The problem isn't new -
As early as 1257 Eleanor of Provence, wife of Henry III, complained about the smoke and pollution of London and, in the sixteenth century, Elizabeth I was reported to have been 'herself greatly grieved and annoyed with the taste and smoke of sea-coals'. By the sixteenth century a pall of smoke hung over the capital, and the interiors of the more affluent London houses were dark with soot.”

Also, “John Evelyn, in his treatise entitled Fumifigium, or The inconvenience of the Air and the Smoak of London (1661), lamented the condition of a city covered by 'a Hellish and dismal Cloud of SEA-COAL'.”
– Peter Ackroyd, London: The Biography

As a boy, when we visited London, it seemed as though the city ran only on diesel. The place reeked of it, and the sooty residue of pollution was on every building, railing, and shirt collar. When you blew your nose, your tissue was black. The filth of a city, any city, can often be overlooked by its inhabitants, but some days, it is all that I see.


The famous London Fog, now everywhere.

While I devotedly recycle and compost and ride a bike rather than drive a car, there’s only so much I can do to change the grime of the city. Yet what I can do is reimagine the way I see the detritus as a city’s natural texture. Think of the soot sprites of Hayao Miyazaki's Spirited Away. The film's hero Chihiro befriends the soot sprites, in return they bring her shoes to her. They are also endearingly cute. Miyazaki reimagined those balls of soot as helpful spirits. Maybe I should do the same.

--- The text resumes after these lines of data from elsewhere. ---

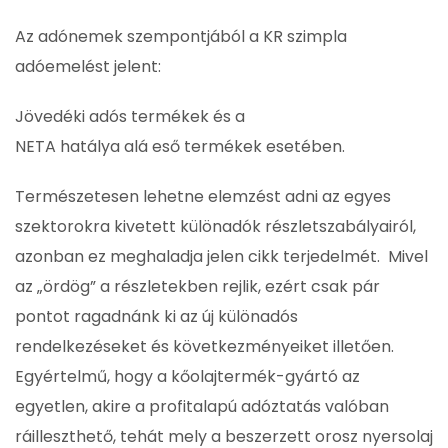
Az adónemek szempontjából a KR szimpla
adóemelést jelent:
Jövedéki adós termékek és a
NETA hatálya alá eső termékek esetében.
Természetesen lehetne elemzést adni az egyes
szektorokra kivetett különadók részletszabályairól,
azonban ez meghaladja jelen cikk terjedelmét. Mivel
az „ördög” a részletekben rejlik, ezért csak pár
pontot ragadnánk ki az új különadós
rendelkezéseket és következményeiket illetően.
Egyértelmű, hogy a kőolajtermék-gyártó az
egyetlen, akire a profitalapú adóztatás valóban
ráilleszthető, tehát mely a beszerzett orosz nyersolaj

That might be overly optimistic but there are less ugly parts of the city to seek out. Like the green in local parks or even the man made “green” like the Leslie Spit, which was pile of rubble built out into the Lake intended as flood protection but slowly naturalized to become a park, home to migrating birds, turtles, snakes, rabbits, coyotes and more. I can take the less travelled side streets with their leafy canopies. I can ride the trails rather than the mean streets. I can escape in artificial nature like swimming in pools and soak up the mechanical breezes of air conditioning. Finally, taking in what only a city can offer, restaurants, live entertainment, markets, museums and all its conveniences might lift me above the sediment of the city.